Top of Data to examine
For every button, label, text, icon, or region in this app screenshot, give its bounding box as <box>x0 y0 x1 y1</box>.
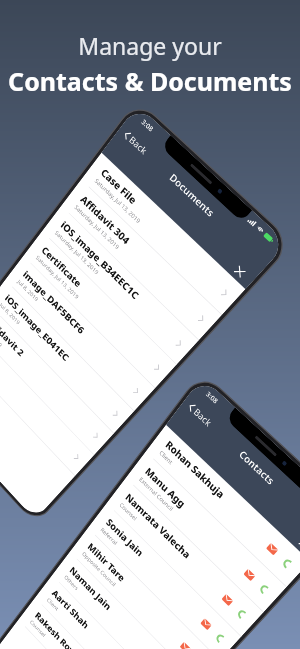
staticText: Referral <box>99 526 119 547</box>
button[interactable]: Rakesh Roy <box>18 598 159 649</box>
staticText: Rohan Sakhuja <box>163 438 227 501</box>
staticText: Back <box>127 133 150 157</box>
button[interactable]: Mihir Tare <box>70 528 220 649</box>
staticText: iOS_image_E041EC <box>3 292 72 364</box>
button[interactable]: Back <box>186 400 214 429</box>
staticText: Counsel <box>118 501 139 522</box>
staticText: Saturday, Jul 13, 2019 <box>54 229 101 276</box>
button[interactable]: Case File <box>81 152 246 315</box>
staticText: Back <box>192 405 214 429</box>
button[interactable]: image_DAF5BCF6 <box>5 256 155 411</box>
staticText: Contacts & Documents <box>8 64 292 98</box>
staticText: Affidavit 2 <box>0 315 26 359</box>
button[interactable]: iOS_image_B34EEC1C <box>42 206 199 365</box>
staticText: Opposite Council <box>81 550 118 588</box>
staticText: Client <box>158 449 174 466</box>
staticText: Saturday, Jul 13, 2019 <box>73 203 121 251</box>
button[interactable]: Call <box>214 631 226 645</box>
staticText: External Council <box>138 475 175 513</box>
button[interactable]: Namrata Valecha <box>106 478 263 637</box>
staticText: Saturday, Jul 13, 2019 <box>35 254 81 301</box>
staticText: Sonia Jain <box>104 516 146 559</box>
staticText: Affidavit 304 <box>78 192 132 247</box>
staticText: Manu Agg <box>143 464 188 510</box>
staticText: Others <box>63 573 80 592</box>
staticText: Case File <box>98 166 139 207</box>
button[interactable]: Email <box>200 618 212 631</box>
button[interactable]: Rohan Sakhuja <box>146 425 300 587</box>
staticText: Counsel <box>29 618 47 638</box>
staticText: Manage your <box>78 30 222 61</box>
staticText: Namrata Valecha <box>123 490 193 562</box>
staticText: Certificate <box>39 244 84 290</box>
staticText: Rakesh Roy <box>33 609 77 649</box>
staticText: Jul 8, 2019 <box>16 278 40 303</box>
button[interactable]: Call <box>235 607 248 621</box>
button[interactable]: Email <box>179 641 192 649</box>
staticText: Contacts <box>236 447 277 488</box>
staticText: 3:08 <box>204 389 220 406</box>
button[interactable]: Affidavit 304 <box>61 180 222 340</box>
button[interactable]: Close <box>299 538 300 550</box>
button[interactable]: Close <box>234 266 246 277</box>
button[interactable]: Call <box>257 582 271 596</box>
staticText: Saturday, Jul 13, 2019 <box>93 176 142 225</box>
staticText: Naman Jain <box>68 564 114 613</box>
button[interactable]: Sonia Jain <box>88 503 241 649</box>
staticText: Documents <box>167 170 217 220</box>
button[interactable]: iOS_image_E041EC <box>0 280 134 434</box>
button[interactable]: Email <box>265 542 279 556</box>
staticText: Jul 8, 2019 <box>0 324 4 348</box>
button[interactable]: Naman Jain <box>52 552 199 649</box>
button[interactable]: Back <box>122 128 150 157</box>
staticText: Client <box>46 596 60 612</box>
staticText: iOS_image_B34EEC1C <box>58 218 142 302</box>
button[interactable]: Call <box>280 556 294 570</box>
staticText: Aarti Shah <box>50 587 91 632</box>
button[interactable]: Notice <box>0 326 94 476</box>
staticText: Mihir Tare <box>86 540 128 584</box>
button[interactable]: Manu Agg <box>126 452 286 612</box>
button[interactable]: Affidavit 2 <box>0 303 114 455</box>
button[interactable]: Email <box>221 593 234 607</box>
staticText: image_DAF5BCF6 <box>21 268 87 336</box>
button[interactable]: Email <box>243 568 256 582</box>
staticText: 3:08 <box>140 117 155 134</box>
button[interactable]: Certificate <box>23 231 177 388</box>
staticText: Jul 8, 2019 <box>0 301 21 326</box>
button[interactable]: Aarti Shah <box>35 575 178 649</box>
Bottom of Data to examine
_Work order_:
In the preceding records, how many lines include the word "Certificate"? Reply with the number only.

_Answer section_:
2